Introduce a concept of a “session group” - a parent session ID that multiple devices can join. The sorted set score would track the most recent heartbeat from any member of the group. The plan limit would be checked against the number of active session groups, not the number of individual devices. The Lua script would need a new code path: join_session_group, which adds a device to an existing sorted set member (now representing a group) rather than creating a new entry. Implementation complexity: the group host’s departure triggers promotion of another member, requiring an additional leadership election step.

4. Redis goes down. What does your system do?

Immediate impact: all new session admits fail because the Lua script cannot execute. Heartbeats fail silently. Within 90 seconds, all sessions are technically “expired” from Redis’s perspective, but devices are still streaming because the video player buffers content. Recovery options: (a) fail-open - Session Service falls back to an in-memory session registry per node, accepting that concurrent counts are no longer globally consistent across nodes; (b) fail-closed - return HTTP 503 to new play requests, existing sessions continue streaming until their buffer exhausts. The right choice depends on the SLA. Most streaming platforms choose fail-open for existing sessions (keep streaming) and fail-closed for new session admits (prevent new starts) until Redis recovers.

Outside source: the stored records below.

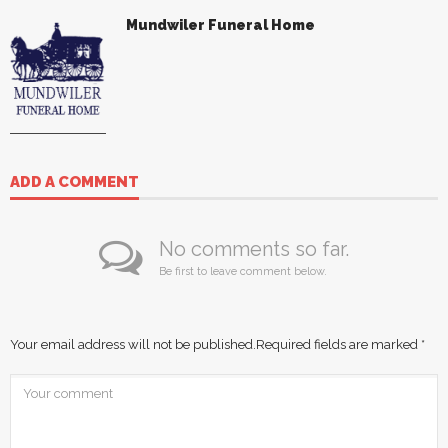
Mundwiler Funeral Home
ADD A COMMENT
No comments so far.
Be first to leave comment below.
Your email address will not be published.
Required fields are marked
*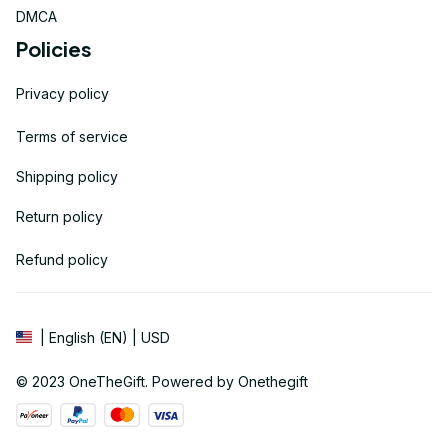
DMCA
Policies
Privacy policy
Terms of service
Shipping policy
Return policy
Refund policy
| English (EN) | USD
© 2023 
OneTheGift
. Powered by Onethegift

5. How would you test the eviction logic for correctness, particularly the “no N+1 slip-through” guarantee?

Property-based testing with a load harness. The test fires N+1 concurrent play requests for a user with limit N, then asserts that exactly N sessions are in the Redis sorted set after all requests complete. Run this 10,000 times to stress the concurrency. In addition: a chaos test that restarts Redis mid-burst to verify the system recovers cleanly. A clock-skew test that deliberately sets application timestamps 2 seconds behind Redis server time to verify the Lua script uses Redis TIME correctly. A reconnect test that submits the same session ID 50 times concurrently and verifies only one entry exists in the sorted set after all complete.